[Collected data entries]
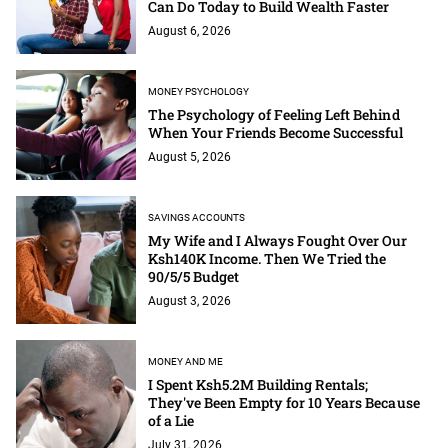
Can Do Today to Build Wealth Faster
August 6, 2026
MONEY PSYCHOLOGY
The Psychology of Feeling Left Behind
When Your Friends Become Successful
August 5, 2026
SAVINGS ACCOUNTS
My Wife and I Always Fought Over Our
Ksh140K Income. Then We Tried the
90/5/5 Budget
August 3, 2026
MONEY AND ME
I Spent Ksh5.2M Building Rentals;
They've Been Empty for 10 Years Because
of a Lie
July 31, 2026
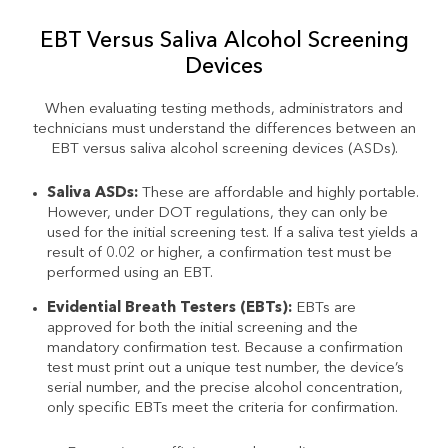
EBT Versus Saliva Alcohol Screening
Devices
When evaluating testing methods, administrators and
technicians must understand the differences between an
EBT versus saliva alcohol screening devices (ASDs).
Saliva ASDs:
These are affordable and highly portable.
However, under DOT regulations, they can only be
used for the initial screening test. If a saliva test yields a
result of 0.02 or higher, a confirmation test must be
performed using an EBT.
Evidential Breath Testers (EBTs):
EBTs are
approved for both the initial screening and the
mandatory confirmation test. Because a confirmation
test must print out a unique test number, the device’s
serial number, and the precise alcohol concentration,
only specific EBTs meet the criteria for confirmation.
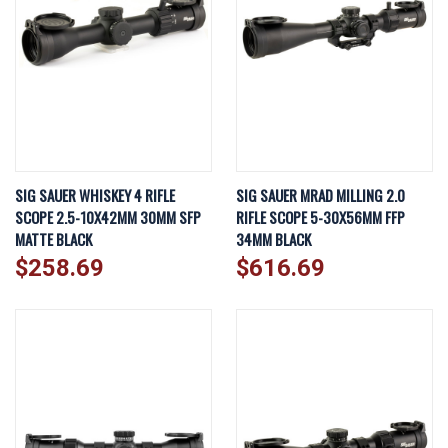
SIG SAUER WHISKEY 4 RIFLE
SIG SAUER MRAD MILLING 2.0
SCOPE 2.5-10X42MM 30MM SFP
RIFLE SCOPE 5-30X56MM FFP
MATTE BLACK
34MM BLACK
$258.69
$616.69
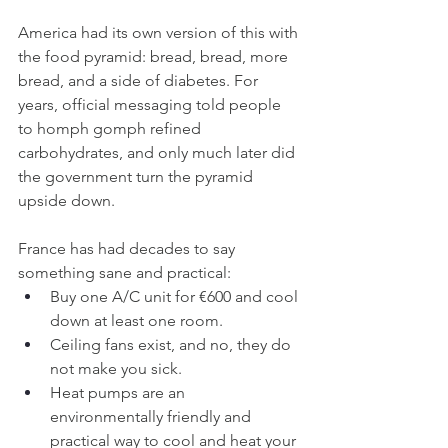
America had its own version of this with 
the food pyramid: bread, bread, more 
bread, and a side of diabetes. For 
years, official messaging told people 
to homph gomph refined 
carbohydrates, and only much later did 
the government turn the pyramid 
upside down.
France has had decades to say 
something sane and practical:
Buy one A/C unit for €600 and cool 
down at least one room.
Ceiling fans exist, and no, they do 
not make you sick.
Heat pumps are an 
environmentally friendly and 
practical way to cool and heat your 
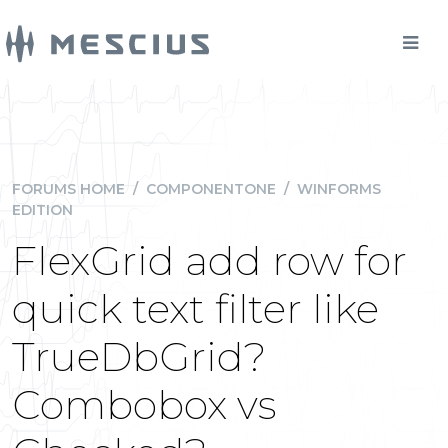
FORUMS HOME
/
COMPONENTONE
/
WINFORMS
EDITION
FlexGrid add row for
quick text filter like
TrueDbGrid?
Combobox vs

**How to complete this task**
Leaving out every picture, repeat exactly the lines of the records from the start through the line that has "result of 0.02".

**Expected answer**
Can Do Today to Build Wealth Faster
August 6, 2026
MONEY PSYCHOLOGY
The Psychology of Feeling Left Behind
When Your Friends Become Successful
August 5, 2026
SAVINGS ACCOUNTS
My Wife and I Always Fought Over Our
Ksh140K Income. Then We Tried the
90/5/5 Budget
August 3, 2026
MONEY AND ME
I Spent Ksh5.2M Building Rentals;
They've Been Empty for 10 Years Because
of a Lie
July 31, 2026
EBT Versus Saliva Alcohol Screening
Devices
When evaluating testing methods, administrators and
technicians must understand the differences between an
EBT versus saliva alcohol screening devices (ASDs).
Saliva ASDs:
These are affordable and highly portable.
However, under DOT regulations, they can only be
used for the initial screening test. If a saliva test yields a
result of 0.02 or higher, a confirmation test must be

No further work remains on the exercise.